Things get dicey for Cassian (Diego Luna) & Co. in the third episode of Andor, a show that’s already carving out a place for itself in Star Wars lore.
If it wasn’t obvious from the second episode, Andor Episode 3 makes it crystal clear that Luthen (Stellan Skarsgård) is the buyer Cassian wants to meet. Luthen lands on Ferrix and meets up with Bix (Adria Arjona). They discuss the warrant out for Cassian, but Luthen assures that her Pre-Mor doesn’t have enough information on Cassian for them to worry.
Meanwhile, Pre-Mor security is readying to land on Ferrix and go on the hunt. They arrive at Maarva’s (Fiona Shaw) house, but Cassian is nowhere to be found. Syril (Kyle Soller) tries to intimidate B2EMO (Dave Chapman); unfortunately, Cassian begins transmitting through the droid right then. They track him to the east where he’s meeting up with Luthen.
Together, the two men discuss the part Cassian has come to sell him, but Luthen insists on knowing how he procured this rare piece. He’s clearly curious about Cassian as well, and Cassian’s answer – that you can walk in and take whatever you want from Imperials because they’re too arrogant to realize it – only increases his curiosity. It’s here that Luthen’s anger at the Empire and anti-Empire agenda are revealed. It seems he’s a rebel – and he wants to recruit Cassian.
As Pre-Mor marches through town, the townsfolk begin to beat metal on metal. “What is all this?” Syril asks another Pre-Mor guard. “Intimidation, sir. Bluff and bluster,” the other man replies. But it’s an effective tactic; the townsfolk know to close up shop and avoid the guards.
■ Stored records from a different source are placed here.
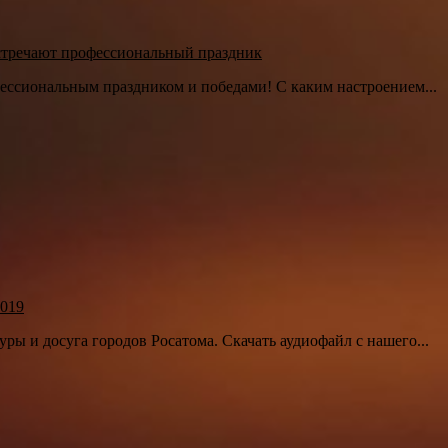
тречают профессиональный праздник
фессиональным праздником и победами! С каким настроением...
2019
ры и досуга городов Росатома. Скачать аудиофайл с нашего...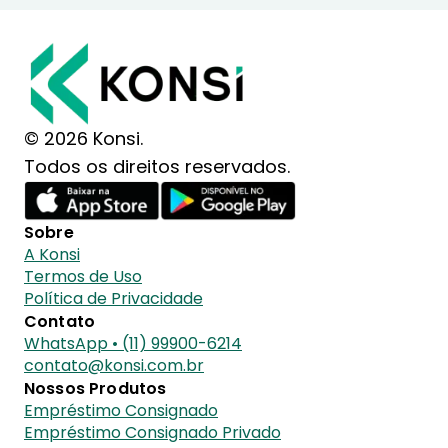
© 2026 Konsi.
Todos os direitos reservados.
Sobre
A Konsi
Termos de Uso
Política de Privacidade
Contato
WhatsApp • (11) 99900-6214
contato@konsi.com.br
Nossos Produtos
Empréstimo Consignado
Empréstimo Consignado Privado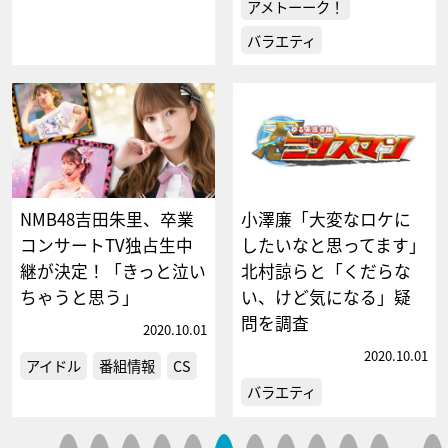
アメトーーク！
バラエティ
NMB48吉田朱里、卒業
小澤廉「大変なロケに
コンサートTV独占生中
したいなと思ってます」
継が決定！「きっと泣い
北村諒らと「くだらな
ちゃうと思う」
い、けど気になる」疑
問を調査
2020.10.01
2020.10.01
アイドル
番組情報
CS
バラエティ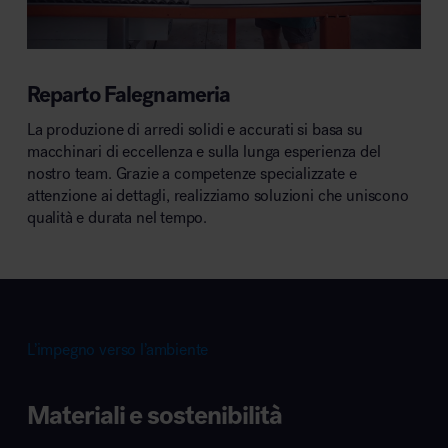
Reparto Falegnameria
La produzione di arredi solidi e accurati si basa su
macchinari di eccellenza e sulla lunga esperienza del
nostro team. Grazie a competenze specializzate e
attenzione ai dettagli, realizziamo soluzioni che uniscono
qualità e durata nel tempo.
L’impegno verso l’ambiente
Materiali e sostenibilità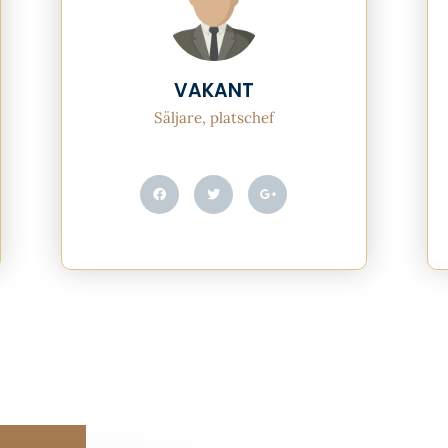
VAKANT
Säljare, platschef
Back at the meeting spot, Cassian and Luthen realize they’re surrounded. Luthen put mini-bombs on the doors, but, before making their escape, Cassian realizes they left the part he came to sell. A firefight breaks out. Although Andor Episodes 1 and 2 might have been a little slow for a Star War, it’s clear that the writers were building suspense to set up a satisfying pay-off for this episode’s shoot-out. (Evidently this is something of a trope for the Star Wars TV universe.)
Bix figures out that Timm (James McArdle) turned Cassian in and she’s rightly upset. Later, the guards catch her and rough her up; when Timm tries to rescue her, he’s shot dead. It could be a flat “good riddance” moment, but Bix is distraught at his death, and her reaction shows the complexity of the situation.
The Pre-Mor guards wait for Cassian and Luthen. Syril, who’s also lying in wait, gets ambushed by Cassian, who breaks Syril’s comm. Luthen wants to kill him, but Cassian refrains, leaving Syril gagged instead.
All of a sudden, a vehicle swerves out into the street, taking heavy fire from the guards. It flips and explodes into a fireball; off in the distance, Luthen and Cassian steer a speeder bike to safety. Syril, stunned by his own failure, can only stand in the dust and smoke.
Andor Episode 3’s flashbacks help to fill us in the origins of Cassian’s relationship with Maarva. As a boy, Cassian (Antonio Viña) investigates what appears to be the downed ship. He runs into a younger Maarva and her husband Clem (Gary Beadle), both scavengers looking for parts. Cassian is destroying the control room when they find him. The boy raises his blow gun at them, and Clem wants to just leave him to his destruction, but Maarva insists on trying to help him. She gives Cassian a sedative and carries him away.
The final shots of Andor Episode 3 mix past and present. As a boy on Maarva and Clem’s ship, Cassian looks toward the sunlight streaming through the window. As an adult, he does the same thing on the ship Luthen pilots. The child flees the Empire toward a new life; the man sets off on a new journey to take that same Empire on.
This was a great episode in terms of both pacing and furthering characterization and plot. It packed a strong punch without sacrificing nuanced development. Andor Episode 3 is a further step in the right direction for the show’s spy-thriller tone, and it’s equally compelling to see Cassian start on the path that will guide him toward his destiny as a rebellion hero.